[WORK REQUIRED]:
What is needed is an exact transcription of every record, minus the pictures.

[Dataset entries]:
───

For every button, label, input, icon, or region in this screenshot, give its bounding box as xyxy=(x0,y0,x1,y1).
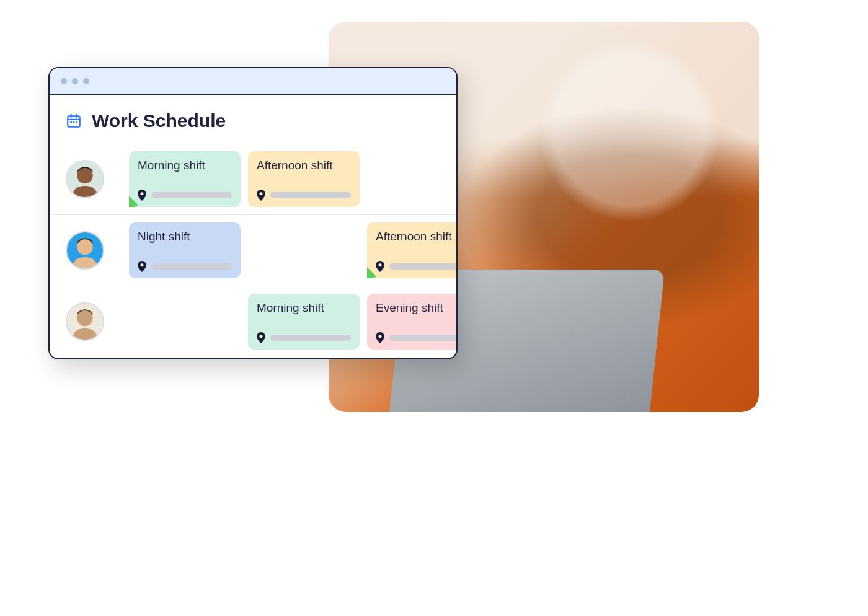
shift-label: Morning shift xyxy=(257,301,351,315)
svg-point-10 xyxy=(259,192,262,195)
svg-point-6 xyxy=(76,121,78,123)
employee-avatar[interactable] xyxy=(66,231,104,270)
shift-location-row xyxy=(257,190,351,201)
window-control-dot xyxy=(61,78,67,84)
window-control-dot xyxy=(72,78,78,84)
schedule-row: Morning shift Evening shift xyxy=(50,286,456,357)
shift-location-row xyxy=(376,332,458,343)
calendar-icon xyxy=(66,113,82,129)
shift-card-evening[interactable]: Evening shift xyxy=(367,294,458,350)
empty-cell xyxy=(248,222,360,278)
employee-avatar[interactable] xyxy=(66,160,104,198)
location-placeholder-bar xyxy=(270,192,351,198)
schedule-row: Night shift Afternoon shift xyxy=(50,214,456,286)
svg-point-12 xyxy=(77,239,92,255)
shift-label: Afternoon shift xyxy=(257,159,351,172)
shift-location-row xyxy=(257,332,351,343)
shift-location-row xyxy=(138,261,232,272)
shift-card-afternoon[interactable]: Afternoon shift xyxy=(248,151,360,207)
svg-point-5 xyxy=(73,121,75,123)
shift-location-row xyxy=(376,261,458,272)
shift-label: Afternoon shift xyxy=(376,230,458,244)
shift-card-morning[interactable]: Morning shift xyxy=(248,294,360,350)
svg-point-14 xyxy=(378,263,381,266)
location-pin-icon xyxy=(257,332,265,343)
location-placeholder-bar xyxy=(389,335,458,341)
location-placeholder-bar xyxy=(151,192,232,198)
shift-label: Night shift xyxy=(138,230,232,244)
location-placeholder-bar xyxy=(151,263,232,270)
svg-point-4 xyxy=(70,121,72,123)
svg-point-18 xyxy=(378,335,381,338)
location-placeholder-bar xyxy=(389,263,458,270)
schedule-row: Morning shift Afternoon shift xyxy=(50,144,456,214)
shift-corner-tag xyxy=(129,196,140,207)
location-pin-icon xyxy=(376,332,384,343)
location-pin-icon xyxy=(138,261,146,272)
shift-card-afternoon[interactable]: Afternoon shift xyxy=(367,222,458,278)
shift-label: Morning shift xyxy=(138,159,232,172)
shift-corner-tag xyxy=(367,267,378,278)
svg-point-13 xyxy=(140,263,143,266)
shift-label: Evening shift xyxy=(376,301,458,315)
svg-point-16 xyxy=(77,310,92,326)
svg-point-17 xyxy=(259,335,262,338)
window-titlebar xyxy=(50,68,456,95)
schedule-title: Work Schedule xyxy=(92,110,226,131)
window-control-dot xyxy=(83,78,89,84)
schedule-window: Work Schedule Morning shift Afternoon sh… xyxy=(48,67,458,359)
shift-card-night[interactable]: Night shift xyxy=(129,222,241,278)
schedule-header: Work Schedule xyxy=(50,110,456,144)
location-placeholder-bar xyxy=(270,335,351,341)
employee-avatar[interactable] xyxy=(66,302,104,341)
shift-card-morning[interactable]: Morning shift xyxy=(129,151,241,207)
empty-cell xyxy=(129,294,241,350)
svg-point-9 xyxy=(140,192,143,195)
empty-cell xyxy=(367,151,458,207)
location-pin-icon xyxy=(257,190,265,201)
shift-location-row xyxy=(138,190,232,201)
svg-point-8 xyxy=(77,168,92,183)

───

[SOLUTION FOR THIS TASK]:
For every button, label, input, icon, or region in this screenshot, give its bounding box as xyxy=(x0,y0,x1,y1).
shift-label: Morning shift xyxy=(257,301,351,315)
svg-point-10 xyxy=(259,192,262,195)
svg-point-6 xyxy=(76,121,78,123)
employee-avatar[interactable] xyxy=(66,231,104,270)
shift-location-row xyxy=(257,190,351,201)
window-control-dot xyxy=(61,78,67,84)
window-control-dot xyxy=(72,78,78,84)
schedule-row: Morning shift Evening shift xyxy=(50,286,456,357)
shift-location-row xyxy=(376,332,458,343)
calendar-icon xyxy=(66,113,82,129)
shift-card-evening[interactable]: Evening shift xyxy=(367,294,458,350)
empty-cell xyxy=(248,222,360,278)
employee-avatar[interactable] xyxy=(66,160,104,198)
location-placeholder-bar xyxy=(270,192,351,198)
schedule-row: Night shift Afternoon shift xyxy=(50,214,456,286)
svg-point-12 xyxy=(77,239,92,255)
shift-label: Afternoon shift xyxy=(257,159,351,172)
shift-location-row xyxy=(257,332,351,343)
shift-location-row xyxy=(138,261,232,272)
shift-card-afternoon[interactable]: Afternoon shift xyxy=(248,151,360,207)
svg-point-5 xyxy=(73,121,75,123)
shift-location-row xyxy=(376,261,458,272)
shift-label: Afternoon shift xyxy=(376,230,458,244)
shift-card-morning[interactable]: Morning shift xyxy=(248,294,360,350)
svg-point-14 xyxy=(378,263,381,266)
location-pin-icon xyxy=(257,332,265,343)
location-placeholder-bar xyxy=(389,335,458,341)
location-placeholder-bar xyxy=(151,192,232,198)
shift-label: Night shift xyxy=(138,230,232,244)
location-placeholder-bar xyxy=(151,263,232,270)
svg-point-4 xyxy=(70,121,72,123)
svg-point-18 xyxy=(378,335,381,338)
location-placeholder-bar xyxy=(389,263,458,270)
schedule-row: Morning shift Afternoon shift xyxy=(50,144,456,214)
shift-corner-tag xyxy=(129,196,140,207)
location-pin-icon xyxy=(376,332,384,343)
location-pin-icon xyxy=(138,261,146,272)
shift-card-afternoon[interactable]: Afternoon shift xyxy=(367,222,458,278)
shift-label: Morning shift xyxy=(138,159,232,172)
shift-corner-tag xyxy=(367,267,378,278)
svg-point-13 xyxy=(140,263,143,266)
shift-label: Evening shift xyxy=(376,301,458,315)
svg-point-16 xyxy=(77,310,92,326)
svg-point-17 xyxy=(259,335,262,338)
window-titlebar xyxy=(50,68,456,95)
schedule-title: Work Schedule xyxy=(92,110,226,131)
window-control-dot xyxy=(83,78,89,84)
schedule-window: Work Schedule Morning shift Afternoon sh… xyxy=(48,67,458,359)
shift-card-night[interactable]: Night shift xyxy=(129,222,241,278)
schedule-header: Work Schedule xyxy=(50,110,456,144)
location-placeholder-bar xyxy=(270,335,351,341)
employee-avatar[interactable] xyxy=(66,302,104,341)
shift-card-morning[interactable]: Morning shift xyxy=(129,151,241,207)
empty-cell xyxy=(129,294,241,350)
svg-point-9 xyxy=(140,192,143,195)
empty-cell xyxy=(367,151,458,207)
location-pin-icon xyxy=(257,190,265,201)
shift-location-row xyxy=(138,190,232,201)
svg-point-8 xyxy=(77,168,92,183)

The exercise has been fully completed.